Your credit history is a listing of all the financial dealings that you’ve had personally and in general, won’t include any debts or legal judgements that attach to a company you are a director of. By extension, this also means that your family won’t be affected. Of course, as with most things in life, reality can be a little more complex.
It’s important to bear in mind that liquidation – the act of actually winding down the company and formally ending its life – is completely different from going into administration or agreeing on a Creditors Voluntary Arrangement. In fact, a liquidation can happen to a company just because it has reached the end of its life and not necessarily because it has found itself in financial difficulties.
An example of this would be a business that has sold off any trademarks or Intellectual property, has no assets or liabilities and no staff save for the directors. In this case, it makes sense to liquidate the company and have it removed from the Companies House register to avoid the administrative tasks that naturally go with a limited company.

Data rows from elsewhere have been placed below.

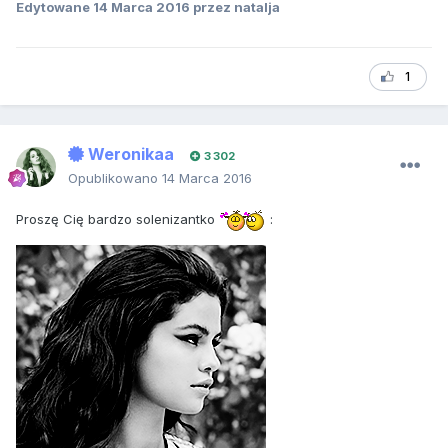
Edytowane
14 Marca 2016
przez natalja
1
Weronikaa
3 302
Opublikowano
14 Marca 2016
Proszę Cię bardzo solenizantko
:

In this case, the directors probably won’t have any guarantees active and in any case, as there are no liabilities outstanding they won’t be acted upon. By the same token if there are no upset creditors then there is likely to be little in the way of investigation as to conduct and hence no likelihood of an adverse finding against an individual. Consequently, there will be little or no impact on any single person’s credit rating.

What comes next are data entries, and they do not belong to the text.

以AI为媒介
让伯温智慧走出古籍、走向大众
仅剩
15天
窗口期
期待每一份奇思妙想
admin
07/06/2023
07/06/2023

The opposite can certainly be true if a company goes into liquidation due to creditor action.
Often as part of the normal process of raising money, agreeing on an overdraft or taking on leases, directors will give personal guarantees and this is where it can get a bit tricky.
A personal guarantee means that if the business can’t pay its debts then the creditor can legally call on the person granting the guarantee to make good their loss. Admittedly this is not necessarily a problem where the debt is small or a director is a wealthy person but it is a regular occurrence that the finances of director’s mirror that of their company and it can prove difficult to pay back money that will allow a guarantee to be released.
If the director can’t pay then the creditor can take legal action and in this instance, the credit history of the director will certainly receive a black mark, something that should be avoided if at all possible.
Even if no guarantees exist it is also true to say that many directors run overdrawn director’s loan accounts with their companies, often in anticipation of future dividends.
In the good times this isn’t a problem but when a company goes into liquidation the loan account is an asset that the insolvency practitioner will expect to be repaid. Again, as with guarantees, this is no issue where the director has the personal resources to make good the shortfall but where they fail to pay, either willfully or because they simply can’t raise the cash then the practitioner may choose to take legal action to recover the debt.
In these cases, it’s clear that a liquidation, or more accurately the results of the liquidation can most definitely affect the director’s personal credit history and this can be a lasting effect of the unfortunate demise of the company.
As we can see there are some situations where liquidation may result in an entry in a personal credit file. In some cases, this won’t hinder the director, especially where the credit required is fairly minimal such as when buying a mobile phone. In other cases, it can prove a major blocker to arranging a mortgage or loan.
As we saw in our earlier case of the business that goes into liquidation without owing any debts, it is unlikely that there will be any official effect, however, there may be more ‘unofficial’ credit issues.
When arranging personal type credit it is highly unlikely that the lender would consider any information from sources such as Companies House however for directors that want to buy, finance or start another company there may be issues.
In these situations, lenders will likely do a background check on the business history of the applicant and in these instances, they will take into account any failed businesses in the recent past.
Directors will need to make sure they have a convincing and ideally evidenced case to show why the liquidation of a business wasn’t due to negligence or poor management.
As we can see whilst the received wisdom may be that directors of limited companies are shielded from any personal legacy of liquidations, in real life, there are a number of practical issues that may prove to be stumbling blocks.
If you are a director of a company that is considering its position then you need to make sure that you get experienced and qualified advice early on to ensure that a liquidation won’t affect your personal credit history.